**What the exercise asks**: List all lines of the data that include the string "toolbar".

**Exercise materials**:
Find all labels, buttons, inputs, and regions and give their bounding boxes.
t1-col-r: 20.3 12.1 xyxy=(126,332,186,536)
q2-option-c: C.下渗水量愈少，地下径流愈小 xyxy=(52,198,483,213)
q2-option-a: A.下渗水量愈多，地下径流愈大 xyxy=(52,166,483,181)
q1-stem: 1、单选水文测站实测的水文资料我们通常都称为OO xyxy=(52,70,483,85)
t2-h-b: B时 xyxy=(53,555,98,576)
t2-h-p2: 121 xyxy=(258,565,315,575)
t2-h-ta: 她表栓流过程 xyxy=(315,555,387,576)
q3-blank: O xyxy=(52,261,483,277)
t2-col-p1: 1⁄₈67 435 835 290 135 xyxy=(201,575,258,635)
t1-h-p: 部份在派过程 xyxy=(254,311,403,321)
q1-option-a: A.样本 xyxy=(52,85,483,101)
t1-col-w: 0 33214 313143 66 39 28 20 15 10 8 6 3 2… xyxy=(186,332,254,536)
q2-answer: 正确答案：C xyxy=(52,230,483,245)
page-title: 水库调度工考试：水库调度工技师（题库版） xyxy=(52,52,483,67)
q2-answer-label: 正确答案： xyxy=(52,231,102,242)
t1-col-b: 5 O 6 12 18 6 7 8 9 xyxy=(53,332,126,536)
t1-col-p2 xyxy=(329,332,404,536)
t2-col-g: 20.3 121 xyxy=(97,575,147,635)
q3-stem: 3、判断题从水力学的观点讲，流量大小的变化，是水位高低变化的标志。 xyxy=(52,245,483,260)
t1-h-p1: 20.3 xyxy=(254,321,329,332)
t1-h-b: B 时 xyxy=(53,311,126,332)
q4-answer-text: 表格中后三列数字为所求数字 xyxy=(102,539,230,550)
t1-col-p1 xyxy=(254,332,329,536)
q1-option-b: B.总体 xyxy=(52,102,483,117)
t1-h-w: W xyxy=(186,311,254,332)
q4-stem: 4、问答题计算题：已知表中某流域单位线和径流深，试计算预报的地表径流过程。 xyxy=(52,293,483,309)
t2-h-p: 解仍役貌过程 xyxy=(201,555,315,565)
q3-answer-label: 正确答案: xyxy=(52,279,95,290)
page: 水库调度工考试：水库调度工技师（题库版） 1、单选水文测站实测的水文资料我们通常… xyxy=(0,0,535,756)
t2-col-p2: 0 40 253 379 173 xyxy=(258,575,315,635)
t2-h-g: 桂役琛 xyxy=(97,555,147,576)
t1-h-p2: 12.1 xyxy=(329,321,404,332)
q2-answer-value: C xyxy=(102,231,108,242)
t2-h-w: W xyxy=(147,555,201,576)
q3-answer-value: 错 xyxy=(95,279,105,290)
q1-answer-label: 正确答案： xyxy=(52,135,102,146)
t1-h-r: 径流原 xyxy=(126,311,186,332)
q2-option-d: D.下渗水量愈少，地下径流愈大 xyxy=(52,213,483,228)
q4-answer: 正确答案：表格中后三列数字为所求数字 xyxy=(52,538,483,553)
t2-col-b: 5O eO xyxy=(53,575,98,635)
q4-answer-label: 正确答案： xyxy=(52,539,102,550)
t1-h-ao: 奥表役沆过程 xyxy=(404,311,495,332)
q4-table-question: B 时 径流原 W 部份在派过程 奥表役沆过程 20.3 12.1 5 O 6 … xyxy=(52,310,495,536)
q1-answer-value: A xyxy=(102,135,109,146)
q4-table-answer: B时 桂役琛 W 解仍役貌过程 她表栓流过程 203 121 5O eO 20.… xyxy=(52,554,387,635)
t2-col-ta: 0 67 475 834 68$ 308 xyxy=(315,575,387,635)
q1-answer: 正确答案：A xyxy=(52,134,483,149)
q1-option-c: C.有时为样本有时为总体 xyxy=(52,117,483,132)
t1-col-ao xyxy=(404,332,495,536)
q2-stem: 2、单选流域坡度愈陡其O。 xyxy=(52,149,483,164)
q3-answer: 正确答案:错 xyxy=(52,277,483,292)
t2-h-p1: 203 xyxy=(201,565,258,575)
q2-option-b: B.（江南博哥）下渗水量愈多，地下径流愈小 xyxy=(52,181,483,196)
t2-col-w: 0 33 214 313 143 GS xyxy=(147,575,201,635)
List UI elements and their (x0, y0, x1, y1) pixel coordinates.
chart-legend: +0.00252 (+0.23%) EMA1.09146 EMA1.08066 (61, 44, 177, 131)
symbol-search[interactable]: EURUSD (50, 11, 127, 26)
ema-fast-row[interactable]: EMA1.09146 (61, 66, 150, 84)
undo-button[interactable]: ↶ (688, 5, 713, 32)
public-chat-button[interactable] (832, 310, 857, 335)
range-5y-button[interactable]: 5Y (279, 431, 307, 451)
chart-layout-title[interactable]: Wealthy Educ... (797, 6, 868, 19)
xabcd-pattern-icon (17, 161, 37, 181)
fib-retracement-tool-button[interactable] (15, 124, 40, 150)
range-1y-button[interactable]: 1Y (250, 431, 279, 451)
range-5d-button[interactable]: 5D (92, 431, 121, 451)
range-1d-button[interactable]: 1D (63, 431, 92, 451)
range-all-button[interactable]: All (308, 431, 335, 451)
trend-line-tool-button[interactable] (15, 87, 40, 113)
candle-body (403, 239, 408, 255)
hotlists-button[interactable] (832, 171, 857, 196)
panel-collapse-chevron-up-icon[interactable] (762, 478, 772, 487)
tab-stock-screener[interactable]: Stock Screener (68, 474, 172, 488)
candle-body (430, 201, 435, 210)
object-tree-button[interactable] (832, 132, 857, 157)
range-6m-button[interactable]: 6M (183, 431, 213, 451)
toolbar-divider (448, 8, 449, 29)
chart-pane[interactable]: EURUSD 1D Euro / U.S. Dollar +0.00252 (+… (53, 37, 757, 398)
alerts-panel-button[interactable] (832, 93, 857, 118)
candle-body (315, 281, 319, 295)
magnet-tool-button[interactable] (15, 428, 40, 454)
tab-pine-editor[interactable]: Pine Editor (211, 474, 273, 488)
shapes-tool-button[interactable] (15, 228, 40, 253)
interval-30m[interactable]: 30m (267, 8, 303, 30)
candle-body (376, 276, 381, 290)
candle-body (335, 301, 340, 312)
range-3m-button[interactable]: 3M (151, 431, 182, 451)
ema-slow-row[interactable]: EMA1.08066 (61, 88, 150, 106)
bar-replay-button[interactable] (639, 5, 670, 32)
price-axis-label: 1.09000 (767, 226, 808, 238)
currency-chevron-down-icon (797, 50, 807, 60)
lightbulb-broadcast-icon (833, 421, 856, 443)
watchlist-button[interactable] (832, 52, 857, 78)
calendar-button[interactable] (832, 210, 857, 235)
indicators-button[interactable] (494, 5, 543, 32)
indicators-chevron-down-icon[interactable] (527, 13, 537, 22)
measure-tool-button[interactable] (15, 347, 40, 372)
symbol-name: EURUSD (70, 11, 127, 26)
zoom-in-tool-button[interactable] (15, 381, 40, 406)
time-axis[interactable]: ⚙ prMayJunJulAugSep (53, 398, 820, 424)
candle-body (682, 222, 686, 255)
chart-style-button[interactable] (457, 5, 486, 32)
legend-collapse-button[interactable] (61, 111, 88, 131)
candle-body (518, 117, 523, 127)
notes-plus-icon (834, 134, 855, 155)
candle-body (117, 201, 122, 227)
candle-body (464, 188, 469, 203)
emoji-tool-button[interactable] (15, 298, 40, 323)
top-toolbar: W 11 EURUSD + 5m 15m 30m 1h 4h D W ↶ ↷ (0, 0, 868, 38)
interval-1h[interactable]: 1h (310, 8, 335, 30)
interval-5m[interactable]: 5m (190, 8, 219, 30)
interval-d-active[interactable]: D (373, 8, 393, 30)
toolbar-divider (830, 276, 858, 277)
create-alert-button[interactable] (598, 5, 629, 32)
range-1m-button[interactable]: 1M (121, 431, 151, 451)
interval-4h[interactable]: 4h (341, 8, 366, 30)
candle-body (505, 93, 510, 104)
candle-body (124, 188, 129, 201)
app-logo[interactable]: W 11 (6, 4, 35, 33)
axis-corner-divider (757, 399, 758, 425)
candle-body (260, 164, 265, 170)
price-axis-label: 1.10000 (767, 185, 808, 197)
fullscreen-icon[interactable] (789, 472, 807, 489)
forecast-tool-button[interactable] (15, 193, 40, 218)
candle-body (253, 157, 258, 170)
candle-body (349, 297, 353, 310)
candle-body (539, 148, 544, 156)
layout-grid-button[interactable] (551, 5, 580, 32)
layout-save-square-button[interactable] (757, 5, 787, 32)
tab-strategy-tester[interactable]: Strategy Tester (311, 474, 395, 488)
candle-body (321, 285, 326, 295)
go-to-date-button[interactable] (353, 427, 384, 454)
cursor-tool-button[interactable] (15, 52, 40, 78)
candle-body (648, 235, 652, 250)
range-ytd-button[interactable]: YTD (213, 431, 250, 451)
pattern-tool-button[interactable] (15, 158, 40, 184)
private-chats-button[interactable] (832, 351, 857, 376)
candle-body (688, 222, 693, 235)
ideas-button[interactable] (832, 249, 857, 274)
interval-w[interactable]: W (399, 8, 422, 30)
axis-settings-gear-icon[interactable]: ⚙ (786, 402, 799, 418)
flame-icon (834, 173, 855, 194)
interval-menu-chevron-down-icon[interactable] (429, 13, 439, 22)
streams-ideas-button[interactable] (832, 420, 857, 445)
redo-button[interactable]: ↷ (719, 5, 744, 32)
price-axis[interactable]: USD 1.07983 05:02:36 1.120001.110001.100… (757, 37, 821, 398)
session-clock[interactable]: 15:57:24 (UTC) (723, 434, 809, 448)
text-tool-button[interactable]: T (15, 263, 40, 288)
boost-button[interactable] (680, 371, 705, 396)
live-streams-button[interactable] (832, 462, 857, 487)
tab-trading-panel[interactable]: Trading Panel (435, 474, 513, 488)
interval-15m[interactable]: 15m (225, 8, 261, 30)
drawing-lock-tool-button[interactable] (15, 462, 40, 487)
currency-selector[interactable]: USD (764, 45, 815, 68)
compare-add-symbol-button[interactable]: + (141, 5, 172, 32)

**Solution**:
toolbar-divider (448, 8, 449, 29)
top-toolbar: W 11 EURUSD + 5m 15m 30m 1h 4h D W ↶ ↷ (0, 0, 868, 38)
toolbar-divider (830, 276, 858, 277)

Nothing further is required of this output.